Les systèmes automatisés de préparation de commandes en entrepôt changent la donne. Les systèmes « produits vers personne », les robots mobiles autonomes (AMR) et les systèmes de stockage et de récupération automatisés (AS/RS) transforment les déplacements en prélèvements productifs, réduisent les taux d'erreur à zéro et raccourcissent les délais de livraison. Leur véritable intérêt se manifeste lorsque le volume de commandes dépasse environ 500 à 1 000 par jour, en cas de difficultés de recrutement ou dans des environnements à coûts élevés comme les entrepôts frigorifiques ou les plateformes logistiques urbaines.
Le message des ingénieurs est clair : basez vos choix sur la géométrie, l’énergie et les données, et non sur les tendances. Avant de vous engager sur un concept définitif, vérifiez la largeur des allées, la planéité du sol, la hauteur du bâtiment et la maturité de votre infrastructure informatique.
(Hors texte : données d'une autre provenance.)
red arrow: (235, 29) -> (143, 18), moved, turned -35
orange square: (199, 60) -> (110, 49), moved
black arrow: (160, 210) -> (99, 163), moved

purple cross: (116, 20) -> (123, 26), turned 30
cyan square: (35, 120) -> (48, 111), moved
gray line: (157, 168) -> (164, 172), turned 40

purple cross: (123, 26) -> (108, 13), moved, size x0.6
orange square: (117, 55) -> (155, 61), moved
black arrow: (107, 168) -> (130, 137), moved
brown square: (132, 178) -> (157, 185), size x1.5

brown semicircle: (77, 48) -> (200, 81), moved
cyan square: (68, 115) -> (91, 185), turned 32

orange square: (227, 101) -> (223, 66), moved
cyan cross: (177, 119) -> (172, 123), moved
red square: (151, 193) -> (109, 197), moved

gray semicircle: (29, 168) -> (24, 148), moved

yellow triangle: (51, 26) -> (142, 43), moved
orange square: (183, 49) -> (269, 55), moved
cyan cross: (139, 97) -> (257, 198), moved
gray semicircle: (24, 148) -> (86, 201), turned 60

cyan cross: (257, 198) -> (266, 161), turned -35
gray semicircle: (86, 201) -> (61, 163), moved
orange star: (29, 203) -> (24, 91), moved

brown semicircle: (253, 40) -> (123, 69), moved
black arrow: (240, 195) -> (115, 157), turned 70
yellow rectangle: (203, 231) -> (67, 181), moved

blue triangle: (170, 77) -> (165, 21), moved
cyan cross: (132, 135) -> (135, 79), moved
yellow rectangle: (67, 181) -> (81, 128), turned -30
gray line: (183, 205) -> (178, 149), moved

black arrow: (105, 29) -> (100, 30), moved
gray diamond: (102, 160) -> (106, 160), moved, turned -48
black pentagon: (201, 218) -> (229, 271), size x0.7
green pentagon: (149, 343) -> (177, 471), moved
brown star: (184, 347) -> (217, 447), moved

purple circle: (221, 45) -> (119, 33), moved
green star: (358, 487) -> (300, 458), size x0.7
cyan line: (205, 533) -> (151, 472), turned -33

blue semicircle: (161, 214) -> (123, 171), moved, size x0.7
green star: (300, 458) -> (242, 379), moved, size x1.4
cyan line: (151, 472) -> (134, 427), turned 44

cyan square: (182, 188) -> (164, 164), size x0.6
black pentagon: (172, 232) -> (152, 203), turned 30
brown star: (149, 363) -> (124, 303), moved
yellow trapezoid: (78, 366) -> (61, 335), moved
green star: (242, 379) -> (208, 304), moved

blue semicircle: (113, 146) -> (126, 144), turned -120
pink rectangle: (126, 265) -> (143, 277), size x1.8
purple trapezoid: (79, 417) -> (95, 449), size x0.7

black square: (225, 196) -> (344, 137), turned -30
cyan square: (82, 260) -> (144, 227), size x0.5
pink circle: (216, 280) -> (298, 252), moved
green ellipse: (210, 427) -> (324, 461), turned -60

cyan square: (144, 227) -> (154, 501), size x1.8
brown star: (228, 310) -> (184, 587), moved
Privilégiez les conceptions hybrides pour automatiser les 20 à 30 % de références les plus fréquemment utilisées, tout en conservant les articles moins courants dans des zones de gestion manuelle.
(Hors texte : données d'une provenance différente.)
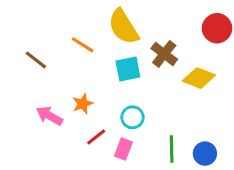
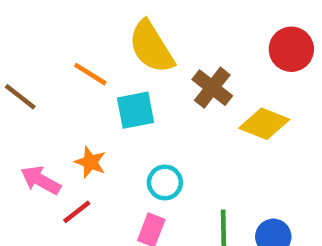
cyan square: (128, 69) -> (135, 110), moved
orange star: (83, 104) -> (90, 162), turned -30
red line: (96, 137) -> (77, 212), moved

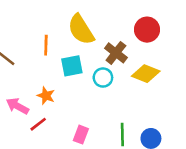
red circle: (291, 49) -> (147, 30), moved
orange line: (90, 74) -> (46, 45), turned 60
cyan circle: (165, 182) -> (103, 78), moved

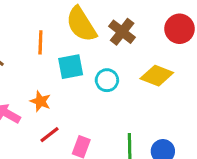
red circle: (147, 30) -> (180, 29), moved
brown cross: (116, 53) -> (122, 32), moved
red line: (38, 124) -> (50, 135), moved

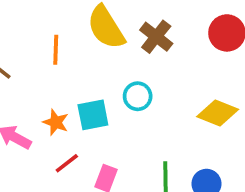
cyan square: (71, 67) -> (93, 115), moved
yellow diamond: (157, 76) -> (218, 113), moved

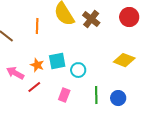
cyan circle: (138, 96) -> (78, 70), moved
red line: (67, 163) -> (34, 87), moved

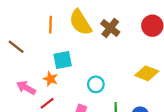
orange line: (37, 26) -> (50, 25), moved
cyan square: (57, 61) -> (63, 60), moved

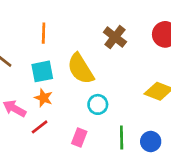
yellow semicircle: (80, 22) -> (81, 69), moved
cyan square: (63, 60) -> (42, 71), moved

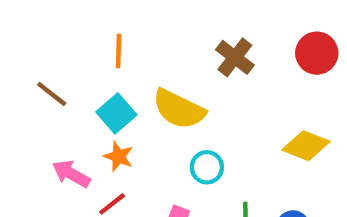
yellow semicircle: (81, 69) -> (179, 109), turned -32
cyan square: (42, 71) -> (116, 113), turned -30

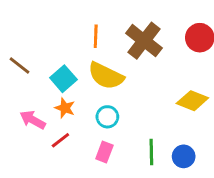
orange line: (119, 51) -> (96, 36), moved
brown cross: (235, 57) -> (144, 41), size x1.4
cyan circle: (207, 167) -> (107, 117), moved

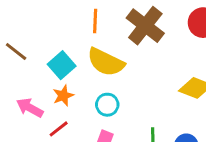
orange star: (65, 108) -> (63, 96), turned 30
Les équipes qui suivent cette approche rigoureuse bénéficient d'emplois plus sûrs, de coûts totaux réduits et d'une capacité modulable. Des partenaires comme Atomoving peuvent ainsi adapter l'équipement spécifique à une feuille de route que vous avez déjà établie, au lieu d'imposer votre organisation à la machine.
Questions fréquemment posées
Quelles sont les tâches d'un préparateur de commandes automatisé en entrepôt ?
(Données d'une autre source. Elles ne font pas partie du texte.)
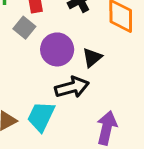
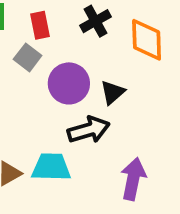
cyan trapezoid: (41, 116) -> (51, 167), turned 68

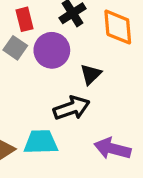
purple circle: (69, 83) -> (52, 50), moved
purple arrow: (133, 179) -> (112, 149), turned -84

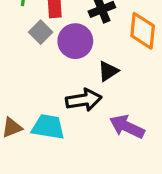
purple arrow: (112, 149) -> (127, 127), moved

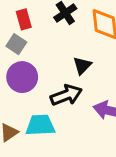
purple circle: (75, 41) -> (22, 77), moved

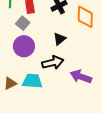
black triangle: (82, 66) -> (60, 39), moved

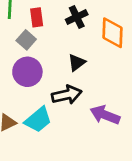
cyan trapezoid: (32, 81) -> (38, 120), turned 135

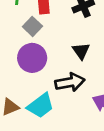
black triangle: (77, 63) -> (81, 51), turned -30

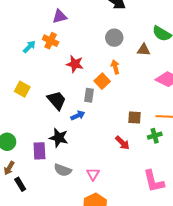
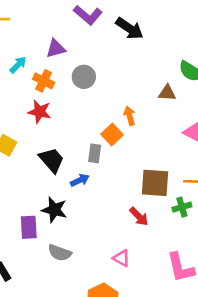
gray circle: (114, 38) -> (84, 77), moved
cyan arrow: (29, 47) -> (18, 65), moved
red star: (75, 64) -> (40, 112), moved
brown square: (134, 118) -> (155, 183), size x1.6
pink triangle: (93, 174) -> (121, 258), moved, turned -32

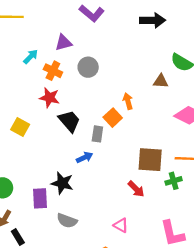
black arrow: (130, 28) -> (153, 20), moved, turned -35
black trapezoid: (52, 160) -> (69, 121), moved

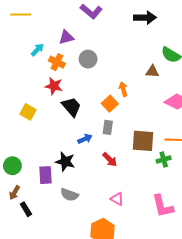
gray rectangle: (97, 134) -> (108, 127), moved
red arrow: (136, 189) -> (110, 160), moved

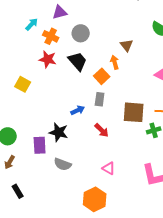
brown triangle: (152, 71) -> (127, 45), moved, turned 48
black trapezoid: (71, 107) -> (78, 61), moved
black rectangle: (26, 209) -> (18, 191), moved

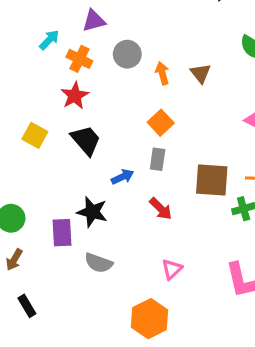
red star: (48, 59) -> (75, 96), turned 30
black trapezoid: (78, 61) -> (86, 140), moved
orange arrow: (115, 62) -> (162, 73), moved
pink triangle: (109, 168) -> (172, 269), turned 48

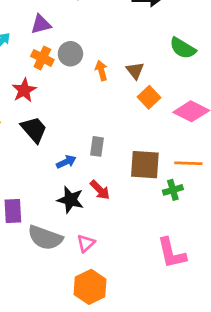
orange cross: (79, 59) -> (42, 58), moved
orange square: (161, 123) -> (149, 97), moved
black star: (92, 212) -> (70, 200), moved
gray semicircle: (99, 263) -> (45, 238), size x1.4
pink triangle: (172, 269) -> (86, 243), moved

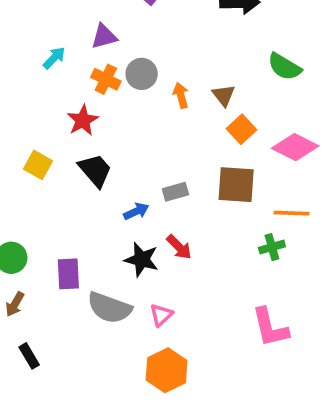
gray rectangle: (97, 146) -> (175, 192), turned 66
brown square: (145, 165) -> (236, 185), moved

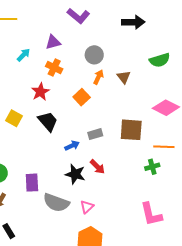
green semicircle: (284, 67) -> (160, 60), turned -48
gray circle: (142, 74) -> (94, 55), moved
orange arrow: (181, 95) -> (98, 77), turned 40
orange square: (242, 129) -> (82, 97), moved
Un préparateur de commandes automatisé, souvent appelé système « marchandise-personne », prend en charge des tâches telles que le prélèvement des articles sur les étagères et leur transport vers les postes d'emballage. Ces systèmes utilisent des technologies avancées comme la robotique, les convoyeurs et les véhicules à guidage automatique (AGV) pour améliorer l'efficacité et la précision du traitement des commandes.
- Récupérer les articles dans les lieux de stockage.
- Transport des marchandises vers les zones d'emballage ou de traitement désignées.
- Minimiser l'intervention humaine pour réduire les erreurs et accélérer le processus.
L'utilisation d'un préparateur de commandes automatisé en entrepôt est-elle physiquement exigeante ?
L'utilisation d'un préparateur de commandes automatisé est généralement moins exigeante physiquement que la préparation manuelle. L'automatisation réduit les déplacements constants et le port de charges lourdes, permettant aux opérateurs de se concentrer sur la gestion et la supervision du système. Toutefois, il est essentiel que les opérateurs connaissent les consignes de sécurité lors de l'utilisation de l'équipement.
- Réduction de la fatigue physique grâce à l'automatisation.
- L'accent est désormais mis sur la supervision et le dépannage du système.
- Les opérateurs doivent respecter les consignes de sécurité relatives à l'utilisation des équipements.